_REQUIRED WORK_: Go through the entries below and copy every line that holds the word "power".

[ENTRIES SUPPLIED Boundary: Start]

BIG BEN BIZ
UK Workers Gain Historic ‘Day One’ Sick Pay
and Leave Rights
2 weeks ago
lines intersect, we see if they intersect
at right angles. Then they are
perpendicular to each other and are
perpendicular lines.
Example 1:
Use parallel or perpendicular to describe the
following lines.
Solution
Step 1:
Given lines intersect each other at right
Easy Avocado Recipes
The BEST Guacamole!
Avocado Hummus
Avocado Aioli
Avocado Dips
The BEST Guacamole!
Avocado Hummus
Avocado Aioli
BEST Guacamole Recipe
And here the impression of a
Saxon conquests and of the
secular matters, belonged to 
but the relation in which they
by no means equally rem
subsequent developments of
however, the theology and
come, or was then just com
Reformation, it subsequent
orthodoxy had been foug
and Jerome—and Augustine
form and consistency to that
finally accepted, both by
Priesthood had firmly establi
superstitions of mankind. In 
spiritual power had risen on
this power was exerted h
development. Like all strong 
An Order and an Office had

[ENTRIES SUPPLIED Boundary: End]
[ENTRIES SUPPLIED Boundary: Start]

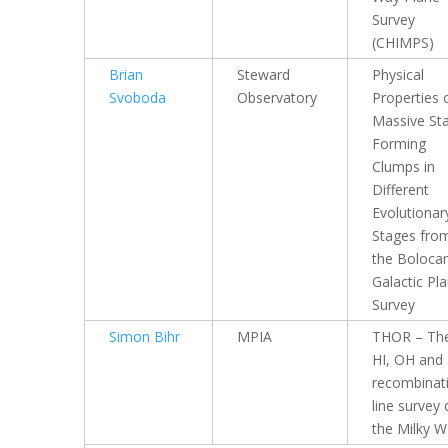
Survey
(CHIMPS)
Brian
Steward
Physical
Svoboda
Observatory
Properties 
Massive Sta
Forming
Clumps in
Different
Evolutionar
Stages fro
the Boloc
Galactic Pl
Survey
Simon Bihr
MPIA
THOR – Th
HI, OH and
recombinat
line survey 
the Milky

[ENTRIES SUPPLIED Boundary: End]

_RESPONSE TO THIS EXERCISE_:
spiritual power had risen on
this power was exerted h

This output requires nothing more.